[What you are asked to do]
Output every line of the material exactly.
Input for this task: Begin
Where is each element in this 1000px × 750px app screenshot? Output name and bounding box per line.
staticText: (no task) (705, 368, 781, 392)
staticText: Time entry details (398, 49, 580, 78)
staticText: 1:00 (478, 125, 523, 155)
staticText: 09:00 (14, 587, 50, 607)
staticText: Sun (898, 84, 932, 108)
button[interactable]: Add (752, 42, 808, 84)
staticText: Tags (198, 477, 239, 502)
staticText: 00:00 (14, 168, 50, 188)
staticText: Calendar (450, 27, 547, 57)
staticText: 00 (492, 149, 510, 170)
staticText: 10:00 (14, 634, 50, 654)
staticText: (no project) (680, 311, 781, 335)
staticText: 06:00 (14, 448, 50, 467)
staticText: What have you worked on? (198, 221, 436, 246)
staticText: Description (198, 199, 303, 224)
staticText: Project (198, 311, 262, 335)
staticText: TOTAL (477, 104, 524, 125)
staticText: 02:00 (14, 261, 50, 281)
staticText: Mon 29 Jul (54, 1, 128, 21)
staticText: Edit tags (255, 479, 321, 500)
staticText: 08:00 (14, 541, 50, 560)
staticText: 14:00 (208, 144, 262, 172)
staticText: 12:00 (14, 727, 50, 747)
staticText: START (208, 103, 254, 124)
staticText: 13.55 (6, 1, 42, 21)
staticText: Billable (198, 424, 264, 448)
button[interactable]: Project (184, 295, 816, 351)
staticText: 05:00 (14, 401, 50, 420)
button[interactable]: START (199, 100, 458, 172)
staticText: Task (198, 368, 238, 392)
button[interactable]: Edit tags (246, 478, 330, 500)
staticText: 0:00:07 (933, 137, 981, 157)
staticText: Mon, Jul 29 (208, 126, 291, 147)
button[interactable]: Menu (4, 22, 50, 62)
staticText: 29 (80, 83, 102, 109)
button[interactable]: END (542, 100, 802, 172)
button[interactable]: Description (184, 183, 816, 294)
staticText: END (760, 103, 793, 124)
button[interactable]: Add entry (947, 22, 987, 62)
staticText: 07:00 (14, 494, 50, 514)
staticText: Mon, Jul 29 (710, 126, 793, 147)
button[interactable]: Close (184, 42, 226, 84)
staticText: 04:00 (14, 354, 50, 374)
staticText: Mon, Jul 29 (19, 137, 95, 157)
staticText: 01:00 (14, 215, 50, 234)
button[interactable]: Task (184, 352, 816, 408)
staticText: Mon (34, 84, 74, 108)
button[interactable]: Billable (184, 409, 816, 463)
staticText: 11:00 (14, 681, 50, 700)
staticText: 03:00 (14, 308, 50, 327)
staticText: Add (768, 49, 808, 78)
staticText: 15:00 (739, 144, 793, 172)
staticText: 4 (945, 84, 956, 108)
Input for this task: End
[Your response]
Where is each element in this 1000px × 750px app screenshot? Output name and bounding box per line.
staticText: (no task) (705, 368, 781, 392)
staticText: Time entry details (398, 49, 580, 78)
staticText: 1:00 (478, 125, 523, 155)
staticText: 09:00 (14, 587, 50, 607)
staticText: Sun (898, 84, 932, 108)
button[interactable]: Add (752, 42, 808, 84)
staticText: Tags (198, 477, 239, 502)
staticText: 00:00 (14, 168, 50, 188)
staticText: Calendar (450, 27, 547, 57)
staticText: 00 (492, 149, 510, 170)
staticText: 10:00 (14, 634, 50, 654)
staticText: (no project) (680, 311, 781, 335)
staticText: 06:00 (14, 448, 50, 467)
staticText: What have you worked on? (198, 221, 436, 246)
staticText: Description (198, 199, 303, 224)
staticText: Project (198, 311, 262, 335)
staticText: TOTAL (477, 104, 524, 125)
staticText: 02:00 (14, 261, 50, 281)
staticText: Mon 29 Jul (54, 1, 128, 21)
staticText: Edit tags (255, 479, 321, 500)
staticText: 08:00 (14, 541, 50, 560)
staticText: 14:00 (208, 144, 262, 172)
staticText: 12:00 (14, 727, 50, 747)
staticText: START (208, 103, 254, 124)
staticText: 13.55 (6, 1, 42, 21)
staticText: Billable (198, 424, 264, 448)
button[interactable]: Project (184, 295, 816, 351)
staticText: 05:00 (14, 401, 50, 420)
button[interactable]: START (199, 100, 458, 172)
staticText: Task (198, 368, 238, 392)
button[interactable]: Edit tags (246, 478, 330, 500)
staticText: 0:00:07 (933, 137, 981, 157)
staticText: Mon, Jul 29 (208, 126, 291, 147)
button[interactable]: Menu (4, 22, 50, 62)
staticText: 29 (80, 83, 102, 109)
button[interactable]: END (542, 100, 802, 172)
button[interactable]: Description (184, 183, 816, 294)
staticText: END (760, 103, 793, 124)
button[interactable]: Add entry (947, 22, 987, 62)
staticText: 07:00 (14, 494, 50, 514)
staticText: Mon, Jul 29 (710, 126, 793, 147)
button[interactable]: Close (184, 42, 226, 84)
staticText: 04:00 (14, 354, 50, 374)
staticText: Mon, Jul 29 (19, 137, 95, 157)
staticText: 01:00 (14, 215, 50, 234)
button[interactable]: Task (184, 352, 816, 408)
staticText: Mon (34, 84, 74, 108)
button[interactable]: Billable (184, 409, 816, 463)
staticText: 11:00 (14, 681, 50, 700)
staticText: 03:00 (14, 308, 50, 327)
staticText: Add (768, 49, 808, 78)
staticText: 15:00 (739, 144, 793, 172)
staticText: 4 (945, 84, 956, 108)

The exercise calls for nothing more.